# Pistol Caliber Carbine-Nano 9MM Glock Mag Style $549.99



## AquaHull (Jun 10, 2012)

Being a Glock :bow: owner, naturally the concept of a 9mm carbine caught my eye as well as my attention.
Nano 9mm Carbine

Now to see if the Nano is a Mork clone or a real deal.

arf thread
http://www.ar15.com/forums/t_6_48/4..._Mag_Tactical___Takes_Glock_mags_.html&page=1

http://www.kipstaton.com/new-blog-1/2015/2/2/nano-16-9mm-carbine-out-of-left-field-with-glock-mags


----------



## James L (Feb 7, 2015)

JR carbines make an AR platform carbine that takes Glock mags. Haven't shot one but would love to give it a try.

JR Carbine Products


----------



## AquaHull (Jun 10, 2012)

I wasn't real impressed with them. Maybe since the guy had it set up for the odd arm side.
It won't take a +P,and had feed issues.
JR will install upgraded parts to replace the original that were used in the Beta Model sold for buyers to test for them.


----------



## James L (Feb 7, 2015)

AquaHull said:


> I wasn't real impressed with them. Maybe since the guy had it set up for the odd arm side.
> It won't take a +P,and had feed issues.
> JR will install upgraded parts to replace the original that were used in the Beta Model sold for buyers to test for them.

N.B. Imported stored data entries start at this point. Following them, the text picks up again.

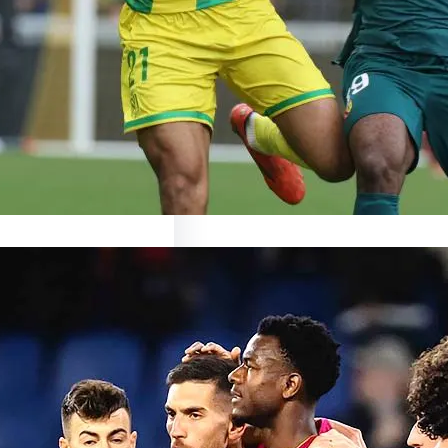
ronte Nantes : un duel
ant en perspective Le…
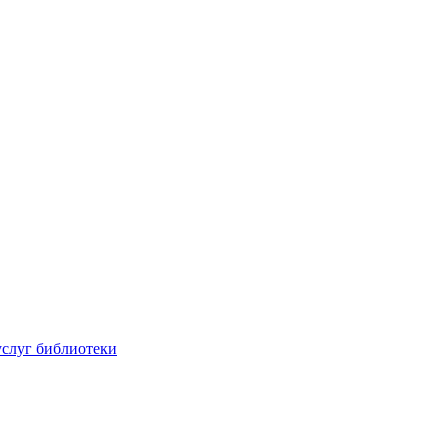
услуг библиотеки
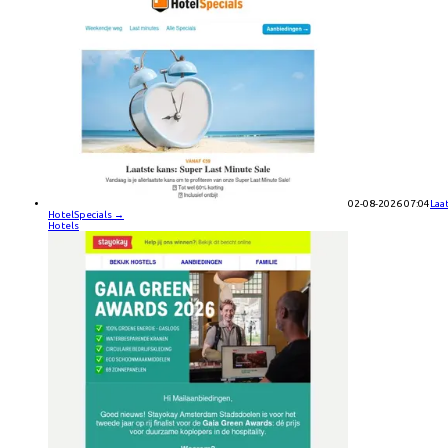
02-08-2026 07:04
Laa
HotelSpecials
→
Hotels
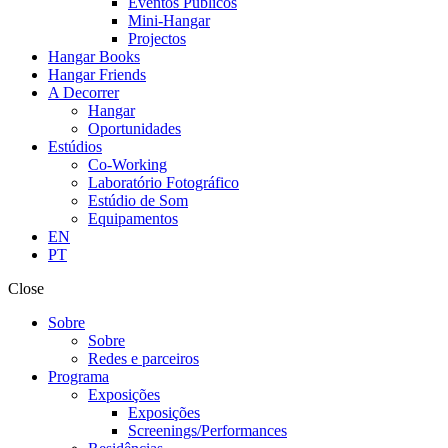
Eventos Públicos
Mini-Hangar
Projectos
Hangar Books
Hangar Friends
A Decorrer
Hangar
Oportunidades
Estúdios
Co-Working
Laboratório Fotográfico
Estúdio de Som
Equipamentos
EN
PT
Close
Sobre
Sobre
Redes e parceiros
Programa
Exposições
Exposições
Screenings/Performances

So you shot one? I have seen a few reviews.....most said it was ok...not great but not terrible.


----------



## AquaHull (Jun 10, 2012)

A MGO guy "Matt" brought one up a couple years ago around the 4th of July in 100+ temps. He had a bunch of KCI 17 rounders which could have been the issue.
It also was the first generation one. The newer ones are supposed to have the bugs worked out.
Like I said he had it set up for a lefty and it was "different" to me.


----------



## James L (Feb 7, 2015)

I am in the market for a 40 cal carbine. So I have been researching quite a bit. Always looking for others opinions on the matter.


----------